The *only *words you should say to her are to see the school nurse, school infirmary, whatever the school calls it.   A clinician can manage the issue from there but she first has to get there.


----------



## Rich Parsons (Jul 14, 2009)

CuongNhuka said:


> OK, so am I crazy, or does this girl have a cursh on me/bordering on stalking me?


 

As others have addressed the serious part of the original post, I will address this question as I also think this needs to be addressed in a serious fashion.

I would not say you are crazy, and I would not say she is stalking you. 

Stalking is a serious thing. If someone shows up at your home, or sends things to you that are not appropriate they still are not stalking you. 

You have to tell her to stop. You have to tell her to not do what is bothering you, and then if she continues with conversation when she sees you it is not stalking. If she goes otu of her way to find you, after you have told her no and to stop then it is stalking. 

Stalking is a serious label and should only be used when it is serious. 


Now, if someone is creeping you out or doing things to threaten you this is not stalking this is assaulting you and or putting you at danger. In this case you still need to tell them to stop. But someone who is in the same circles and just shows up and or says hi becuase they are alone or bored or even looking for help is not stalking. 

While I am not a lawyer, and the LEO's may comment, but I will ask them if they can arrest someone on the first call for stalking? I would say they could not. They might get the person or guy on trespass or disturbing the peace or some other charge, but not stalking. This requires you to tell them to stop and if required do it in court. 

By saying someone is stalking you it takes away form the seriousness of the situation and the position that those that are really being stalked might not be taken seriously. 


I know this is my opinion, but I believe it to be the right approach.


----------



## Big Don (Jul 15, 2009)

[The VOICE of PAINFUL EXPERIENCE] RUN THE F AWAY!!! MOVE if she knows where you live. Change your phone numbers and email. RUN AWAY!!! No, **** man, RUN!
[/the Voice]
There are ONLY two things that can RUIN a man:
Mishandled money and mishandled women.
If ONLY I had believed the first 100 times I was told, I might not have had such, er, interesting object lessons in BOTH.


----------



## Jade Tigress (Jul 15, 2009)

Ken and Rich really hit the nail on the head. :asian:

She is not *stalking* you, but she is a very confused young woman. If she is in a relationship where she is being hit, she may be afraid to get out and is looking to you as her *rescuer*. She's attracted to you and finds you to be a safe person. 

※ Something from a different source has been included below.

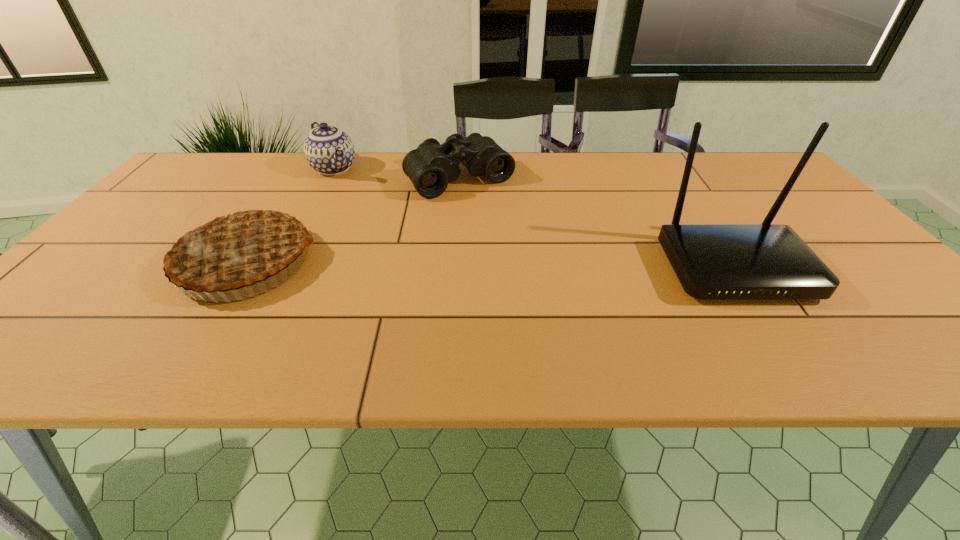 Identify which object is the second nearest to the second tallest object. Please provide its 2D coordinates. Your answer should be formatted as a tuple, i.e. [(x, y)], where the tuple contains the x and y coordinates of a point satisfying the conditions above.

[(328, 150)]

Locate an element on the screen. vacant space that satisfies the following two spatial constraints: 1. on the back side of the second tallest object; 2. on the left side of the chinaware is located at coordinates pyautogui.click(x=306, y=168).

So, she's trying to build a friendship, perhaps with the hope that you two could have a relationship. It could be she would do this with any other man that showed her some attention and she felt was a protector of sorts. The not so subtle hints she's dropping shows she's looking for help. 

Maybe you should encourage her to get out of the unhappy relationship with her boyfriend. Point her in the direction of help and tell her if she is being abused to report it. Encourage her that there are plenty of men out there that would appreciate her and treat her right (not that you are interested in anything other than friendship...). 

But to me it looks more like a cry for help than stalking.


----------



## Flea (Jul 15, 2009)

No comment on whether your situation constitutes stalking, because I think others have given you excellent advice.

I would direct you to another fantastic site on stalking.  It's a great information clearinghouse, with an extensive forum.  It was extremely helpful to me a few years ago.

http://www.stalkingvictims.com/

Also, you may want to consider educating yourself on the dynamics of domestic violence a little bit.  Even if you choose not to help her, her situation is clearly impacting you.


----------



## CoryKS (Jul 15, 2009)

Yup, sounds like a domestic violence situation to me too.  Hopefully, she'll try to get some help from someone who, you know, cares.


----------



## MA-Caver (Jul 15, 2009)

What everyone else says... the girl needs help and needs to get out of that relationship and her bf needs to get the **** kicked out of him.
If she doesn't get out of that relationship she's in she's going to end up hating/distrusting men because of that one jerk. 

Be a friend that is what she needs right now the most.


----------



## jks9199 (Jul 15, 2009)

It's unclear from the post what "takes it out on" the girl means.  It could simply mean that he complains and is rude -- or it could mean that he beats the hell out of her.  Either way, she probably should reevaluate the relationship...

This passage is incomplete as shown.